Les montagnes les plus élevées sont ordinairement composées, au sommet, de roc vif, de granit, de grès et d’autres matières vitrifiables, qui ne contiennent que peu ou point de coquilles. Toutes ces matières se sont formées dans les couches du sable de la mer qui recouvraient le dessus de ces montagnes ; lorsque la mer a laissé à découvert ces sommets de montagnes, les sables ont coulé dans les plaines, où ils ont été entraînés par la chute des eaux des pluies, etc., de sorte qu’il n’est demeuré au-dessus des montagnes que les rochers qui s’étaient formés dans l’intérieur de ces couches de sable.
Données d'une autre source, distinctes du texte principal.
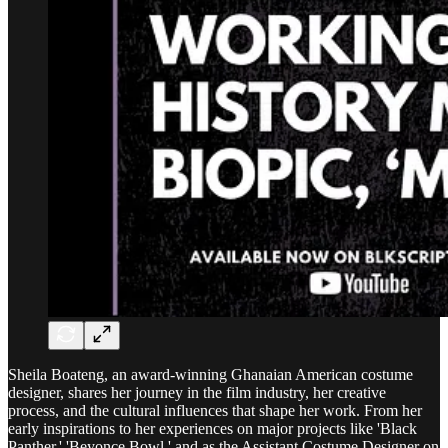
Sheila Boateng, an award-winning Ghanaian American costume
designer, shares her journey in the film industry, her creative
process, and the cultural influences that shape her work. From her
early inspirations to her experiences on major projects like 'Black
Panther,' 'Beyonce Bowl,' and as the Assistant Costume Designer on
À 200, 300 ou 400 toises plus bas que le sommet de ces montagnes, on trouve souvent des matières toutes différentes de celles du sommet, c’est-à-dire des pierres, des marbres et d’autres matières calcinables, lesquelles sont disposées par couches parallèles, et contiennent toutes des coquilles et d’autres productions marines ; ainsi il n’est pas étonnant que M. de La Condamine n’ait pas trouvé de coquilles sur ces montagnes, surtout s’il les a cherchées dans les lieux les plus élevés et dans les parties de ces montagnes qui sont composées de roc vif, de grès ou de sable vitrifiable ; mais, au-dessous de ces couches de sable et de ces rochers qui font le sommet, il doit y avoir dans les Cordillères, comme dans toutes les autres montagnes, des couches horizontales de pierre, de marbre, de terre, etc., où il se trouvera des coquilles ; car, dans tous les pays du monde où l’on a fait des observations, on en a toujours trouvé dans ces couches.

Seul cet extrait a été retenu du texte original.